* [Description of the task] Give the data again in full, without pictures.

Top of Dataset records

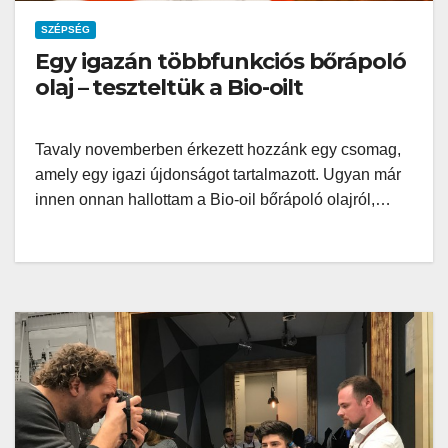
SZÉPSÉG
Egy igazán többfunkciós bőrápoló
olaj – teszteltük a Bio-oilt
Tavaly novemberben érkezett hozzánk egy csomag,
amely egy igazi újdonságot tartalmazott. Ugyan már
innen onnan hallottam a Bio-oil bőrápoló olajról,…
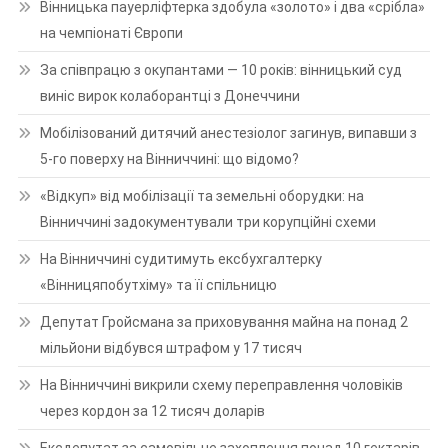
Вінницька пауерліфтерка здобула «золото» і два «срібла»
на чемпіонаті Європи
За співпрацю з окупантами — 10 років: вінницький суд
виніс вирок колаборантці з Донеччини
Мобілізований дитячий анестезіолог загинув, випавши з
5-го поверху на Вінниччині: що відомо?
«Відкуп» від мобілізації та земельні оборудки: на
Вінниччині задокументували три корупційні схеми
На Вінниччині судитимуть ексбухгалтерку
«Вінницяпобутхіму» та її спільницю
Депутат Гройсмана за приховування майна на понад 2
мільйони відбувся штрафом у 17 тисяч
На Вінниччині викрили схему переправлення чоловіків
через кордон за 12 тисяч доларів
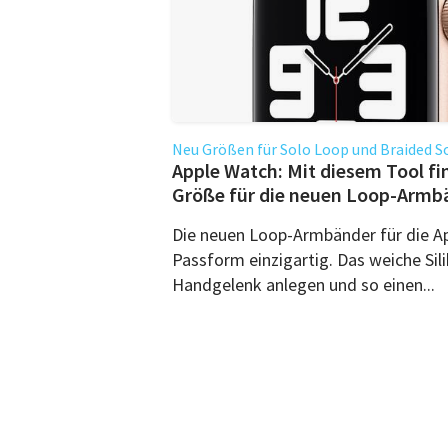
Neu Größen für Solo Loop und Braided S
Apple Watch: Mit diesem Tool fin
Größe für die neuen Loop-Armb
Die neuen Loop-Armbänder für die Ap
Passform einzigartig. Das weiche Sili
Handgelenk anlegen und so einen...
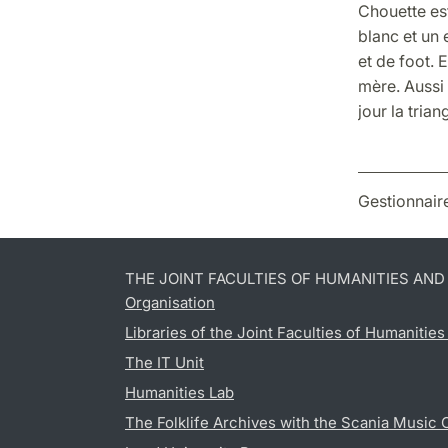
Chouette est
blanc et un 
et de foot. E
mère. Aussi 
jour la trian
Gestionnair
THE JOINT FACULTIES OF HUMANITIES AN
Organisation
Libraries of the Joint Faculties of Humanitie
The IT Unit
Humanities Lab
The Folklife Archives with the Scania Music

Bottom of Dataset records

* [Response]
SZÉPSÉG
Egy igazán többfunkciós bőrápoló
olaj – teszteltük a Bio-oilt
Tavaly novemberben érkezett hozzánk egy csomag,
amely egy igazi újdonságot tartalmazott. Ugyan már
innen onnan hallottam a Bio-oil bőrápoló olajról,…
Вінницька пауерліфтерка здобула «золото» і два «срібла»
на чемпіонаті Європи
За співпрацю з окупантами — 10 років: вінницький суд
виніс вирок колаборантці з Донеччини
Мобілізований дитячий анестезіолог загинув, випавши з
5-го поверху на Вінниччині: що відомо?
«Відкуп» від мобілізації та земельні оборудки: на
Вінниччині задокументували три корупційні схеми
На Вінниччині судитимуть ексбухгалтерку
«Вінницяпобутхіму» та її спільницю
Депутат Гройсмана за приховування майна на понад 2
мільйони відбувся штрафом у 17 тисяч
На Вінниччині викрили схему переправлення чоловіків
через кордон за 12 тисяч доларів
Neu Größen für Solo Loop und Braided S
Apple Watch: Mit diesem Tool fin
Größe für die neuen Loop-Armb
Die neuen Loop-Armbänder für die Ap
Passform einzigartig. Das weiche Sili
Handgelenk anlegen und so einen...
Chouette est
blanc et un 
et de foot. E
mère. Aussi 
jour la trian
Gestionnair
THE JOINT FACULTIES OF HUMANITIES AN
Organisation
Libraries of the Joint Faculties of Humanitie
The IT Unit
Humanities Lab
The Folklife Archives with the Scania Music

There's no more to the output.